Sou fascinado por supermercados é outra revelação pessoal que conspira contra mim, vítima do oitavo pecado capital, o consumismo. Mas deixemos a sombra bíblica de lado para especular quem inventou o "conceito" de supermercado. Uma pesquisa rápida ao Google me daria a resposta, com certeza, mas às vezes gosto de me aventurar sozinho pelo bosque da ignorância só para ter a ilusão de alguns estalos e descobrir de novo a roda.
O momento-chave, digamos assim, foi a ideia esdrúxula de que o freguês poderia ele mesmo ir pegando as mercadorias das prateleiras, em vez de esperar na fila do velho balcão que um funcionário pachorrento lhe trouxesse o quilo de arroz, a caixa de fósforos, o litro de leite, a lâmpada de 60 velas, uma coisa de cada vez. Nessa mudança simples de perspectiva concentra-se um mundo de transformações culturais, econômicas, sociais e políticas. A primeira delas é o princípio da não tutelagem, da autonomia do indivíduo. É um conceito político. Junto com ele vem o princípio de que todo indivíduo é honesto, sendo o desonesto a exceção, e não o contrário, e assim podemos "soltá-lo" entre as prateleiras que ele vai se comportar civilizadamente, sem necessidade de um intermediário oficial entre o cidadão e o objeto de consumo.

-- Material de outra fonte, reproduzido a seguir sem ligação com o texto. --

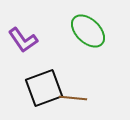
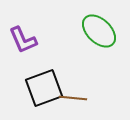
green ellipse: moved 11 px right
purple L-shape: rotated 12 degrees clockwise
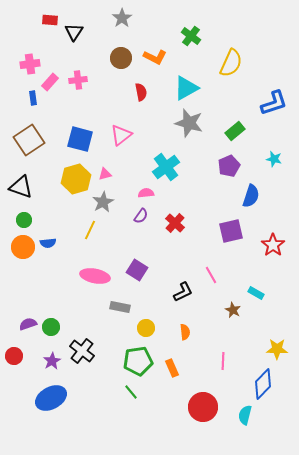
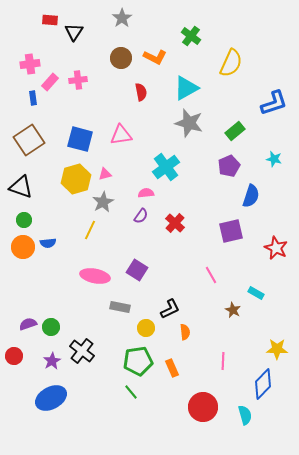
pink triangle at (121, 135): rotated 30 degrees clockwise
red star at (273, 245): moved 3 px right, 3 px down; rotated 10 degrees counterclockwise
black L-shape at (183, 292): moved 13 px left, 17 px down
cyan semicircle at (245, 415): rotated 150 degrees clockwise
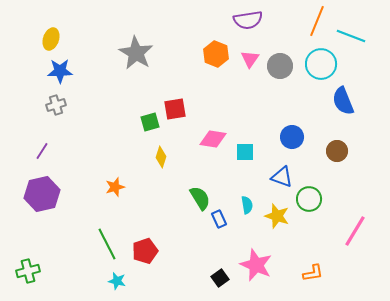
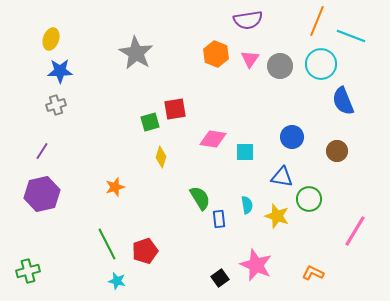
blue triangle: rotated 10 degrees counterclockwise
blue rectangle: rotated 18 degrees clockwise
orange L-shape: rotated 145 degrees counterclockwise
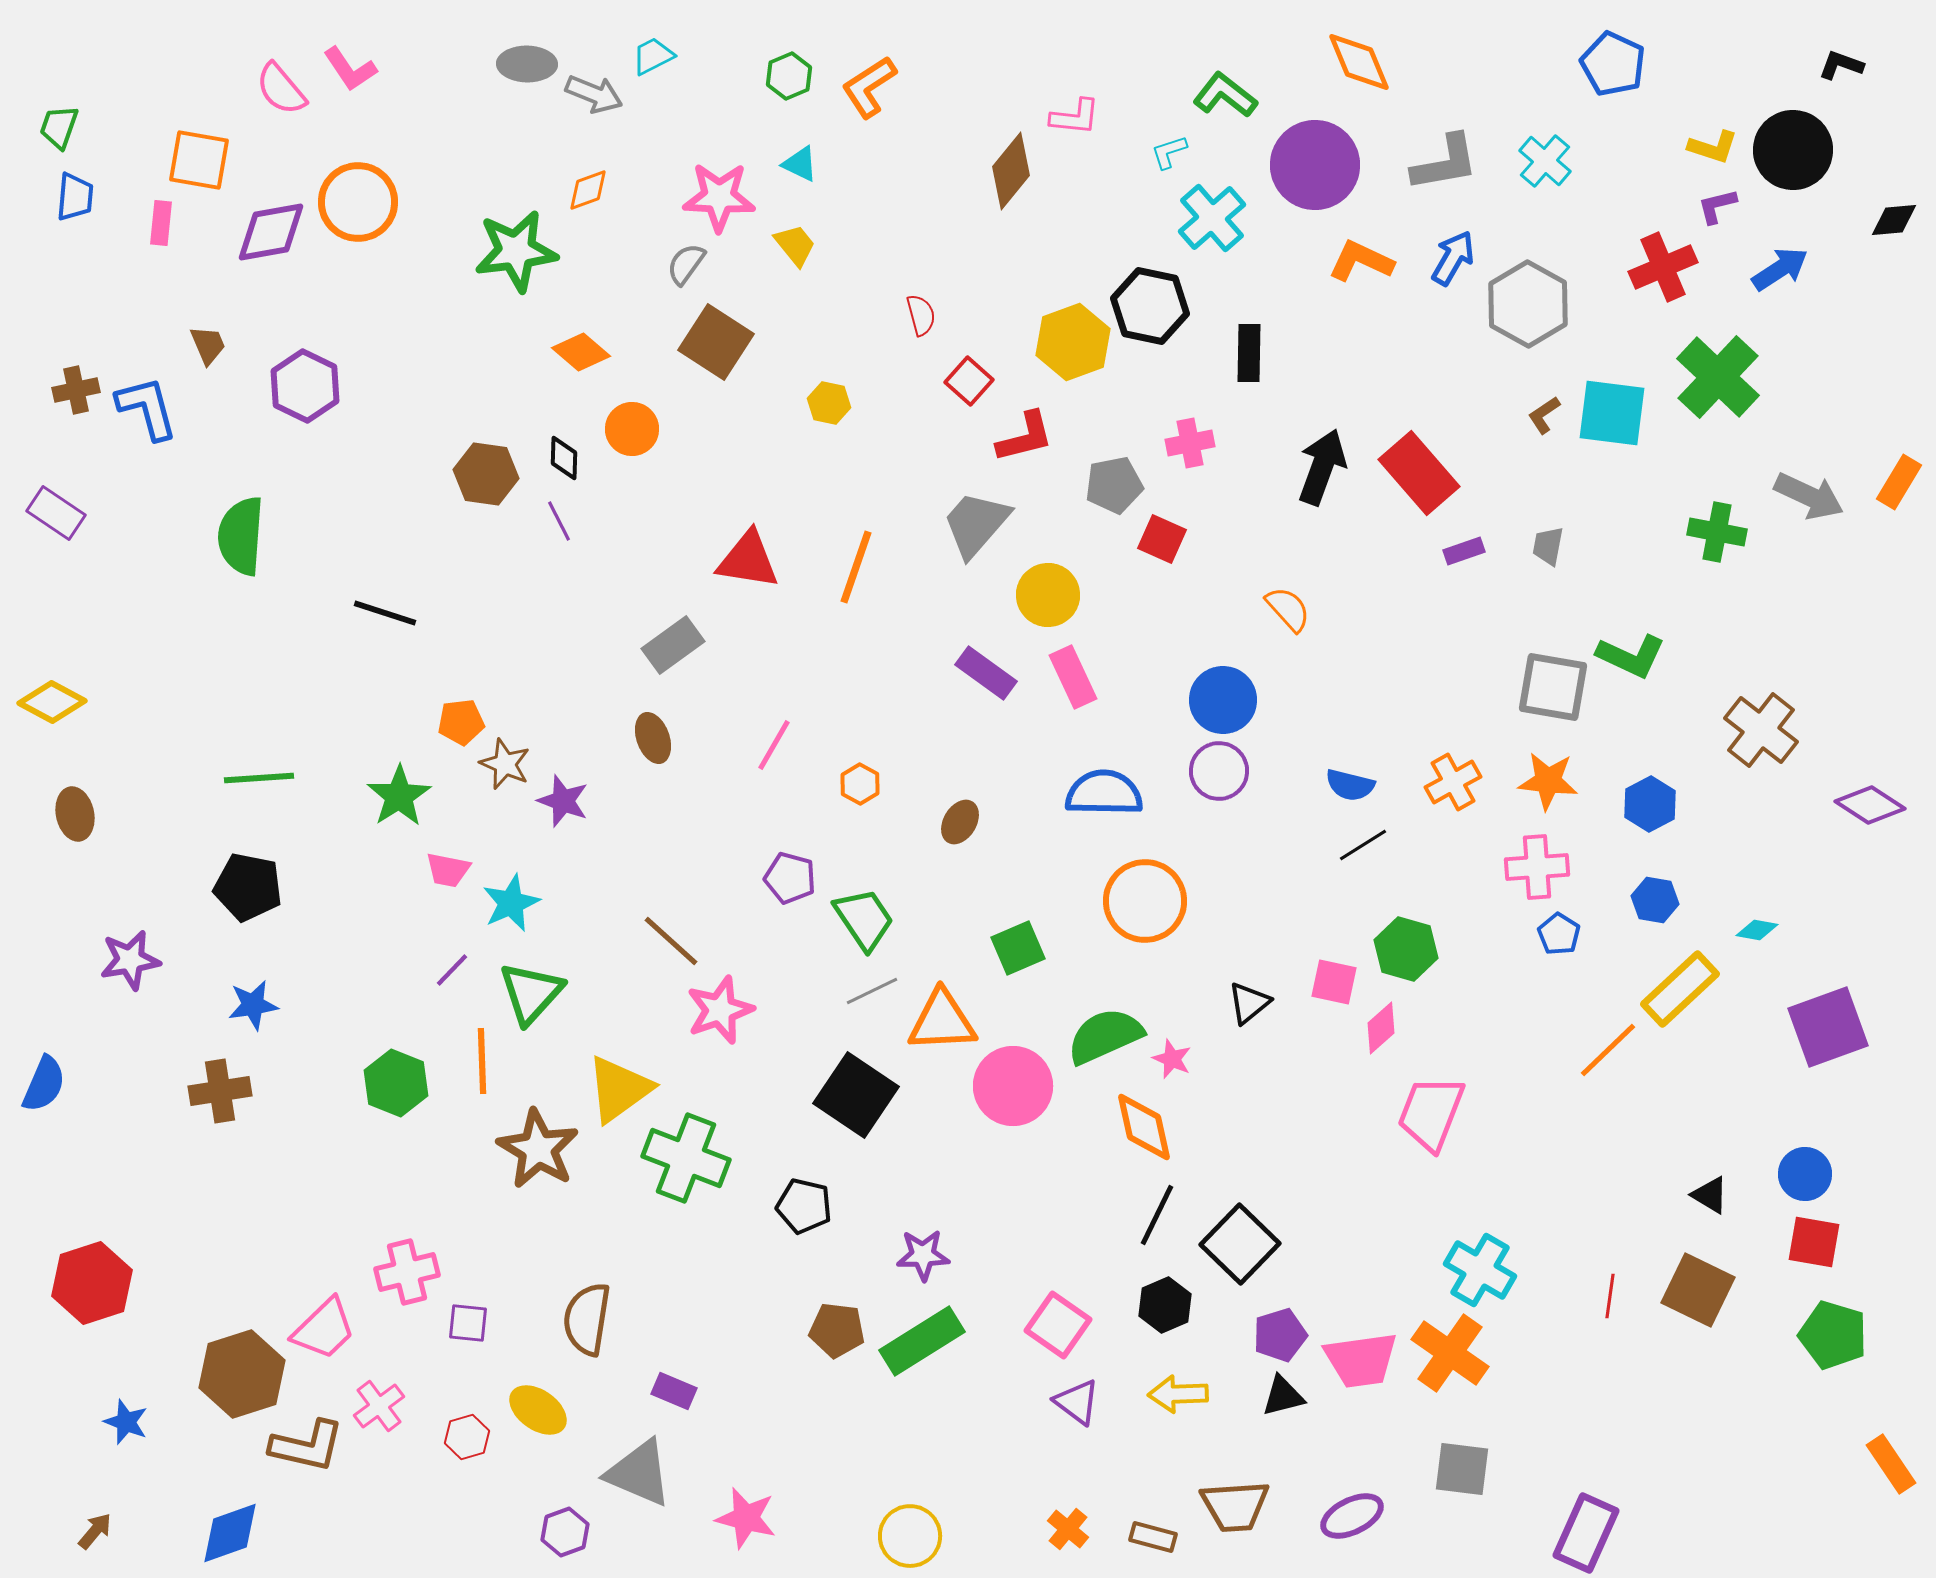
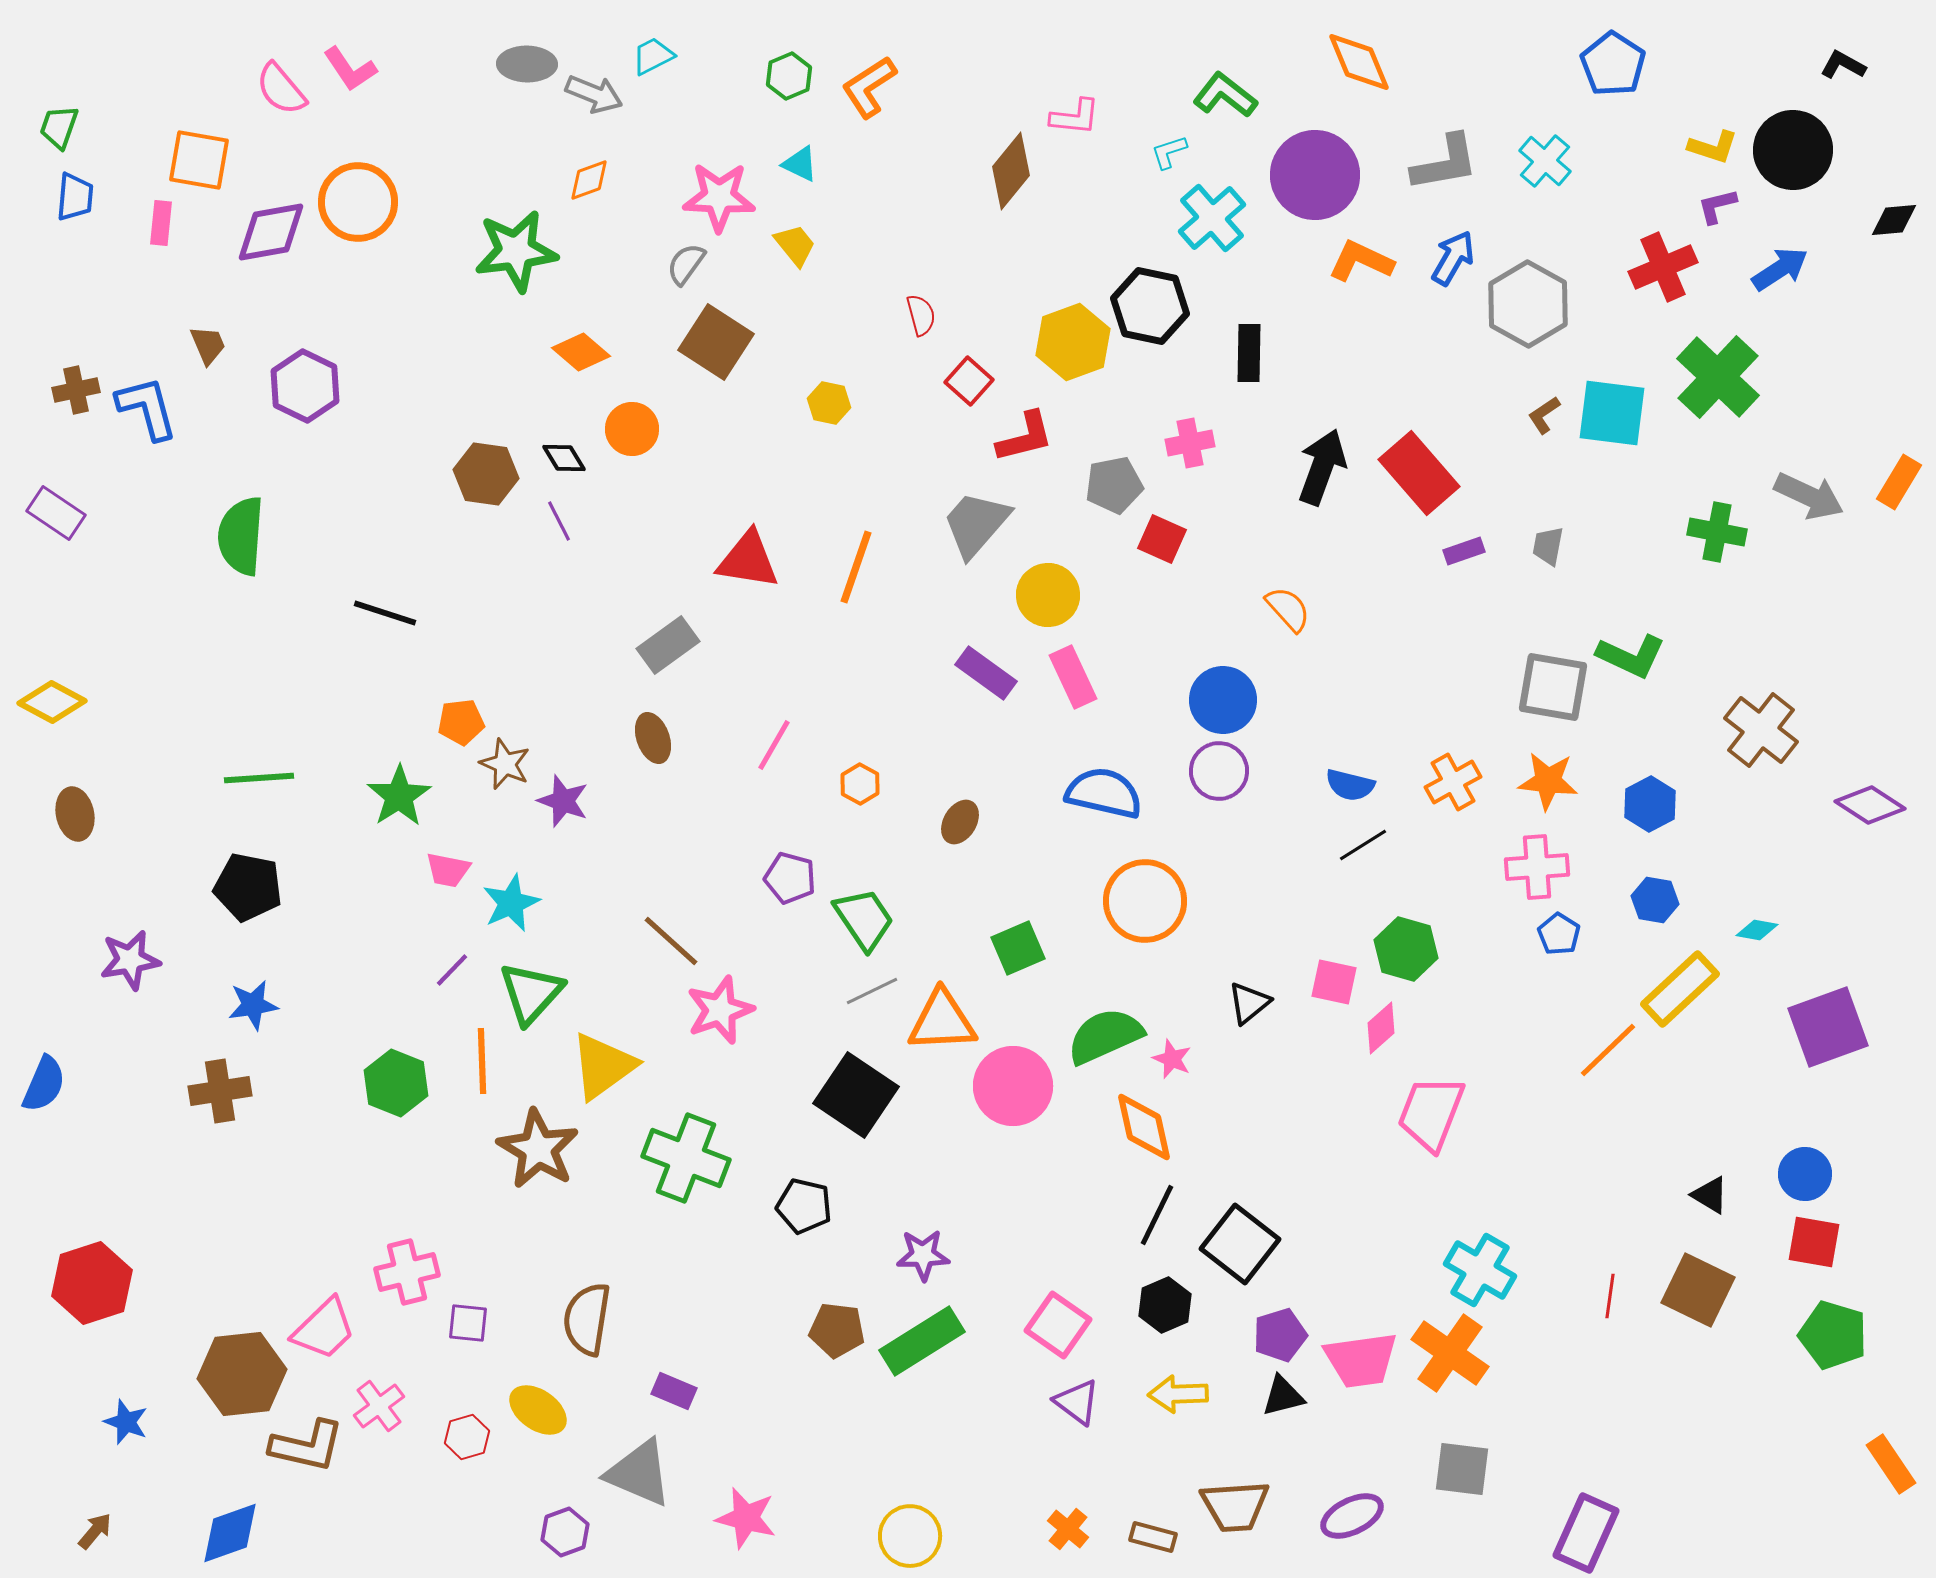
blue pentagon at (1613, 64): rotated 8 degrees clockwise
black L-shape at (1841, 65): moved 2 px right; rotated 9 degrees clockwise
purple circle at (1315, 165): moved 10 px down
orange diamond at (588, 190): moved 1 px right, 10 px up
black diamond at (564, 458): rotated 33 degrees counterclockwise
gray rectangle at (673, 645): moved 5 px left
blue semicircle at (1104, 793): rotated 12 degrees clockwise
yellow triangle at (619, 1089): moved 16 px left, 23 px up
black square at (1240, 1244): rotated 6 degrees counterclockwise
brown hexagon at (242, 1374): rotated 12 degrees clockwise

Além disso, o supermercado pressupõe a produção em massa, a abundância de produtos e uma ampla competição. Qualquer viciado em supermercados sabe que a exposição de dezenas de marcas, tipos, embalagens e ofertas de produtos semelhantes é um estímulo irresistível a se comprar mais do que o necessário ou (às vezes principalmente) o que não é necessário. Como não somos tutelados, estamos livres também para fazer besteira. O excesso ostensivo proliferou depois do horror das grandes guerras, a partir dos anos 1950, quando o mundo ocidental viveu um crescimento das classes médias sem precedentes na história. E com o supermercado ganhamos tempo, que é o subproduto mais importante (e cada vez mais caro) da sociedade do lazer.
Aqui em Curitiba, ganhamos tempo só em tese. Uma pena que essa invenção extraordinária encontre em nós gerências arcaicas, incompetentes ou mesquinhas que acabam por transformar a compra num suplício. Já cheguei a largar um carrinho cheio porque o supermercado naquele dia "não estava aceitando cartão". Em outra grande rede, o freguês sofre com falta de etiquetas, valores errados, leitores eletrônicos que não funcionam, para depois perder 40 minutos numa fila. Um supermercado central construiu 20 caixas para atender cestinhas, mas ocupadas por apenas dois funcionários, enquanto uma fila soviética serpenteia pelas prateleiras. Sinto-me um russo em 1939, com um cartão de racionamento na mão. Dizem que é o tal neoliberalismo desses capitalistas malvados, mas acho que, nesse caso, para ir direto ao osso, é só estultice mesmo.